Terms

Why Would You Use Terms on Datasets?

The Business Glossary(Term) feature in DataHub helps you use a shared vocabulary within the orgarnization, by providing a framework for defining a standardized set of data concepts and then associating them with the physical assets that exist within your data ecosystem.

For more information about terms, refer to About DataHub Business Glossary.

Goal Of This Guide

This guide will show you how to

Create: create a term.
Read : read terms attached to a dataset.
Add: add a term to a column of a dataset or a dataset itself.
Remove: remove a term from a dataset.

Prerequisites

For this tutorial, you need to deploy DataHub Quickstart and ingest sample data. For detailed information, please refer to Datahub Quickstart Guide.

note

Before modifying terms, you need to ensure the target dataset is already present in your DataHub instance. If you attempt to manipulate entities that do not exist, your operation will fail. In this guide, we will be using data from sample ingestion.
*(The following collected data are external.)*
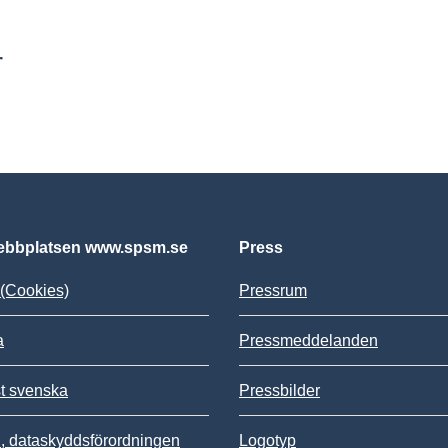
r
bbplatsen www.spsm.se
Press
(Cookies)
Pressrum
a
Pressmeddelanden
st svenska
Pressbilder
 dataskyddsförordningen
Logotyp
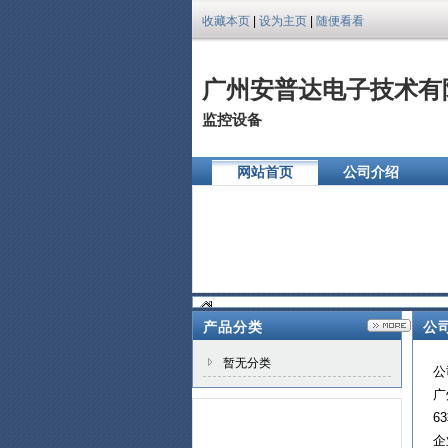
收藏本页
|
设为主页
|
随便看看
广州安普达电子技术有
监控设备
网站首页
公司介绍
公司相册
产品分类
公
暂无分类
公
广
6
企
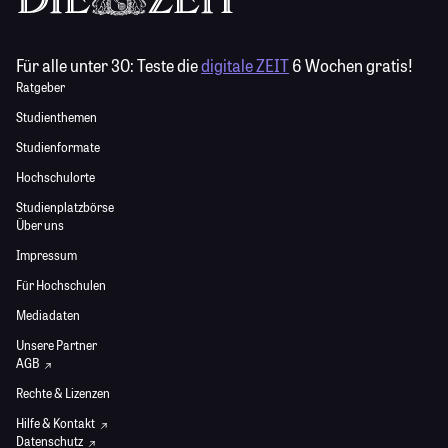
Für alle unter 30:
Teste die
digitale ZEIT
6 Wochen gratis!
Ratgeber
Studienthemen
Studienformate
Hochschulorte
Studienplatzbörse
Über uns
Impressum
Für Hochschulen
Mediadaten
Unsere Partner
AGB
Rechte & Lizenzen
Hilfe & Kontakt
Datenschutz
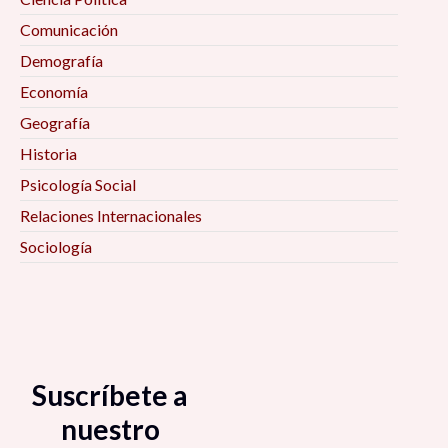
Comunicación
Demografía
Economía
Geografía
Historia
Psicología Social
Relaciones Internacionales
Sociología
Suscríbete a
nuestro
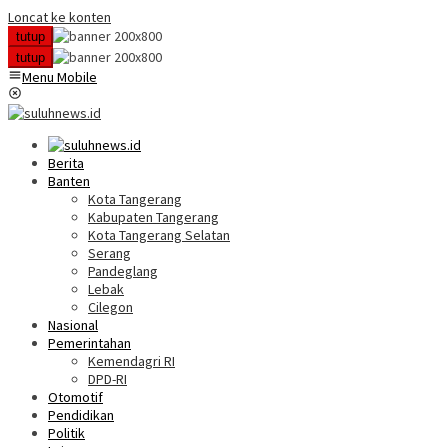
Loncat ke konten
tutup
tutup
Menu Mobile
Berita
Banten
Kota Tangerang
Kabupaten Tangerang
Kota Tangerang Selatan
Serang
Pandeglang
Lebak
Cilegon
Nasional
Pemerintahan
Kemendagri RI
DPD-RI
Otomotif
Pendidikan
Politik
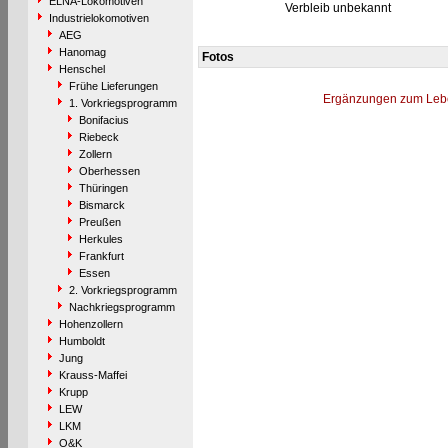
ELNA-Lokomotiven
Verbleib unbekannt
Industrielokomotiven
AEG
Hanomag
Fotos
Henschel
Frühe Lieferungen
Ergänzungen zum Leb
1. Vorkriegsprogramm
Bonifacius
Riebeck
Zollern
Oberhessen
Thüringen
Bismarck
Preußen
Herkules
Frankfurt
Essen
2. Vorkriegsprogramm
Nachkriegsprogramm
Hohenzollern
Humboldt
Jung
Krauss-Maffei
Krupp
LEW
LKM
O&K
For more information on how to set up for GraphQL, please refer to How To Set Up GraphQL.

Create Terms

The following code creates a term Rate of Return.

GraphQL
Curl
Python

mutation createGlossaryTerm {
  createGlossaryTerm(input: {
    name: "Rate of Return",
    id: "rateofreturn",
    description: "A rate of return (RoR) is the net gain or loss of an investment over a specified time period."
  },
  )
}

If you see the following response, the operation was successful:

{
  "data": {
    "createGlossaryTerm": "urn:li:glossaryTerm:rateofreturn"
  },
  "extensions": {}
}

curl --location --request POST 'http://localhost:8080/api/graphql' \
--header 'Authorization: Bearer <my-access-token>' \
--header 'Content-Type: application/json' \
--data-raw '{ "query": "mutation createGlossaryTerm { createGlossaryTerm(input: { name: \"Rate of Return\", id:\"rateofreturn\", description: \"A rate of return (RoR) is the net gain or loss of an investment over a specified time period.\" }) }", "variables":{}}'

Expected Response:

{
  "data": { "createGlossaryTerm": "urn:li:glossaryTerm:rateofreturn" },
  "extensions": {}
}

# Inlined from /metadata-ingestion/examples/library/create_term.py
import logging

from datahub.emitter.mce_builder import make_term_urn
from datahub.emitter.mcp import MetadataChangeProposalWrapper
from datahub.emitter.rest_emitter import DatahubRestEmitter

# Imports for metadata model classes
from datahub.metadata.schema_classes import GlossaryTermInfoClass

log = logging.getLogger(__name__)
logging.basicConfig(level=logging.INFO)

term_urn = make_term_urn("rateofreturn")
term_properties_aspect = GlossaryTermInfoClass(
    definition="A rate of return (RoR) is the net gain or loss of an investment over a specified time period.",
    name="Rate of Return",
    termSource="",
)

event: MetadataChangeProposalWrapper = MetadataChangeProposalWrapper(
    entityUrn=term_urn,
    aspect=term_properties_aspect,
)

# Create rest emitter
rest_emitter = DatahubRestEmitter(gms_server="http://localhost:8080")
rest_emitter.emit(event)
log.info(f"Created term {term_urn}")

Expected Outcome of Creating Terms

You can now see the new term Rate of Return has been created.

term-created

We can also verify this operation by programmatically searching Rate of Return term after running this code using the datahub cli.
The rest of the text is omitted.